Original comment by dmeek...@gmail.com on 3 Nov 2009 at 11:25

GoogleCodeExporter commented 9 years ago
It work with http but it have 100% CPU usage problem. 

Original comment by phyo.arkarlwin on 6 Nov 2009 at 9:43

GoogleCodeExporter commented 9 years ago
That's because TCP data is ready to be read but the connection is still waiting 
on a
response from the server or client, so the select() call keeps returning 
immediately
but I don't have it call read() yet and just leave the data in the system 
buffer.

In line 266 of udpclient.c and line 203 of udpserver.c, if you change the "#if 
0" to
"#if 1" and recompile, then it will add a millisecond delay between calls to 
select()
and not take up all the CPU time.

Original comment by dmeek...@gmail.com on 6 Nov 2009 at 10:01

GoogleCodeExporter commented 9 years ago
Hmm has this been resolved? I can see this being a major use for this software, 
expecially for reducing delays (from Round Trips) in intercontinental proxying.

Original comment by mat...@gmail.com on 9 Feb 2011 at 7:31

GoogleCodeExporter commented 9 years ago
Not yet.

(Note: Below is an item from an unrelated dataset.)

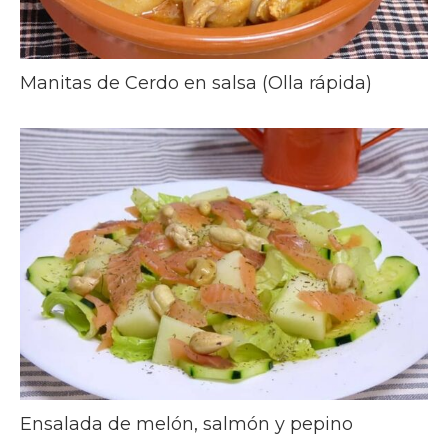
Manitas de Cerdo en salsa (Olla rápida)
Ensalada de melón, salmón y pepino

I think I'll just have to read from the socket when it's ready and 
save the data in a queue until it's ready to be sent instead of leaving it in 
the system buffer.

Original comment by dmeek...@gmail.com on 9 Feb 2011 at 2:18

GoogleCodeExporter commented 9 years ago
I did a benchmark of udptunnel with HTTP today FYI

HTTP 1.0 TCP tunnel (nginx reverse proxy) - 110-120ms
SSH tunnel - 140ms per request (+compression +blowfish)
udptunnel - 220ms per request

This was to a small (90kb) file thats is generated very fast, so the majority 
of the overhead is in the inter country transfer (Russia -> Germany -> Russia), 
You would expect UDP to perform the best, so obviously you have some work ahead 
of you before this is ready for prime time.

I recommend using epoll if you can, its a much more efficient way of doing it. 
And providing you can get your head around the code its not any more dificult 
to code and being that you dont need to worry about queueing probably less 
prone to problems.

Original comment by mat...@gmail.com on 9 Feb 2011 at 2:36

GoogleCodeExporter commented 9 years ago
One would think that using UDP would be the fastest for tunneling, but that's 
only if you take advantage of UDP's statelessness. I wrote udptunnel to have 
some reliability, so I created a simple protocol to make sure packets get to 
the destination. It's simple in the fact that it won't send the next chunk of 
data until it gets an acknowledgement from the destination that it received the 
previous data (i.e. only one packet is in transit at a time). TCP was designed 
to try and get the maximum amount of data sent per packet and have multiple 
packets in transit at once. A UDP tunnel program could reimplement TCP to send 
as much data as it can at once and still be reliable, but then the entire 
protocol is being handled again in userspace, counterbalancing the security and 
optimizations the kernel/driver writers tried to achieve. This software was 
designed to get around certain network restrictions, not improve throughput.

That being said, I think it's still worthwhile to write the code this code to 
maintain reasonable throughput and not be a hog on system resources. From what 
I've read, it looks like epoll is definitely better than the old select() 
method, but one of the goals I had when writing udptunnel was to keep it as 
portable as possible, and from what I can find it looks like epoll is only 
implemented in Linux 2.6. I think Windows and Solaris has their own methods for 
effective non-blocking IO, but I'm not really interested in having a bunch of 
different compilation branches in the code. 

I think the best way might be to have a separate thread running for each client 
connection to avoid select() altogether, allowing each thread to hang while 
waiting for IO as needed. However, that requires a little more effort to 
implement than I have available at the time (I'm welcoming of new code if 
anyone wants to take it on). So this brings me back to my original idea of 
having an internal queue hold the data until it's ready to be sent. Yes it is 
more bug-prone, but I think I can do it with minimal problems in the time I 
have available.

Original comment by dmeek...@gmail.com on 10 Feb 2011 at 3:37

GoogleCodeExporter commented 9 years ago
The 100% CPU problem is fixed in revision 17.